Remorse is only for sissies. Who the fuck cares or thinks about stuff like this after the job is done? It’s never mattered to me. I mean…what the fuck is it good for anyway? Only pansies actually sit back and think about the bad stuff they do, and then feel all “Oh, how could I have done this?” about it, beat themselves up about it. Seriously, how the fuck does it matter? What’s done is done. Remorse does not feed you when you are dying of hunger nor does it give you a roof to sleep under. Money does all of that. Money is all that matters. Real men think about money, not about stupid fucking things they cannot change. And why the fuck not? Money keeps the roof over my head, money buys the food I eat, the cars I drive, heck, money pays for fucking everything that makes me happy. The thing that goes through my mind when I pull that trigger is never ” Oh no, this guy must have a family and how will they live?” and what not.. I have a family too.

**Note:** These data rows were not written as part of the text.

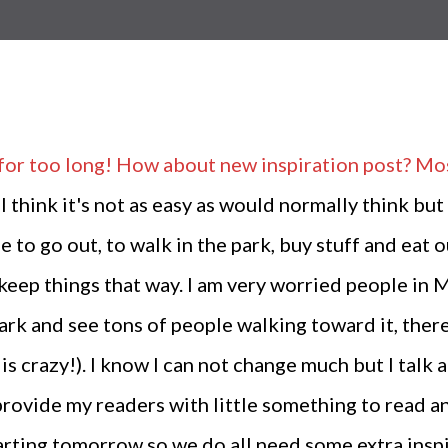
for too long! How about new inspiration post? Most
 I think it's not as easy as would normally think but
to go out, to walk in the park, buy stuff and eat ou
to keep things that way. I am very worried people 
e park and see tons of people walking toward it, the
is crazy!). I know I can not change much but I talk 
provide my readers with little something to read a
rting tomorrow so we do all need some extra inspir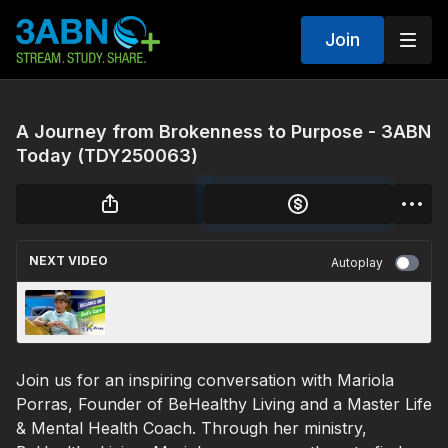
Join
A Journey from Brokenness to Purpose - 3ABN
Today (TDY250063)
NEXT VIDEO
Autoplay
“Reliance on God’s Care” - Kids X-Press
(KX250114)
Join us for an inspiring conversation with Mariola
Porras, Founder of BeHealthy Living and a Master Life
& Mental Health Coach. Through her ministry,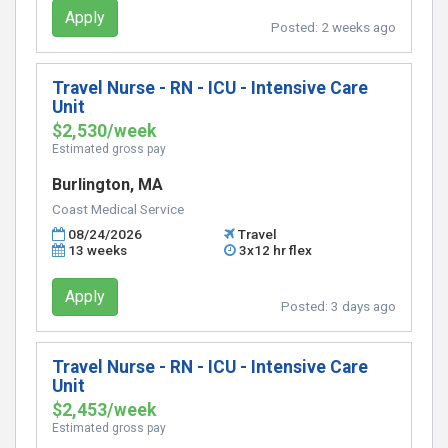
Apply
Posted:
2 weeks ago
Travel Nurse - RN - ICU - Intensive Care
Unit
$2,530/week
Estimated gross pay
Burlington, MA
Coast Medical Service
08/24/2026
Travel
13 weeks
3x12 hr flex
Apply
Posted:
3 days ago
Travel Nurse - RN - ICU - Intensive Care
Unit
$2,453/week
Estimated gross pay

I also have to feed them. Pulling that trigger is the only way to do it.
I like to think of myself as just another normal person. I do what my clients ask me to, what they pay me for. Sometimes their requests are weird (a bunch of crack pots out there I tell you) like using shotguns or daggers, but what the hell…. if they pay extra, why the fuck not? I am compensated for every extra measure I take to meet my customer demands. Heh, you must think the last guy I killed was a manager, spewing all that jargon at you. Anyway, I don’t need to explain myself. It’s fairly clear that I just do another job, meet some one’s need.
This is definitely my last job. As always this client has his specifications. He wants a bullet to the head, plain and simple, quick and easy. I like this victim. The fucker’s got balls. I smile, he smiles back! Almost like he knows exactly what is going to happen. Almost as if he always knew this would happen. He is ready, expecting it, yearning for it even. His eyes give me a knowing look. Almost mocking me, challenging and even poking holes in everything I feel, everything I do. They tell me that everything I have said is a lie, I have lied to everyone, most of all to myself. I want to believe them, at least in this moment, the last few before I put this victim to sleep forever and his eyes shut for the last time, never to open again. Anyway, why the fuck would I care about this? This is my last job, I guess I am just getting sentimental.
Right then , this client has his specifications. He wants a bullet to the head, plain and simple, quick and easy. I guess the front would be the best, the side of the head would make it look like a suicide, that would complicate matters, he wants it plain and simple. A single shot between the eyes it will be then. I take aim and smile once again. The fucker smiles back again. I like this guy.
I wonder which way he’ll fall…. what if it’s forward ? I guess I’ll take a few steps back …. I’ve always liked this mirror.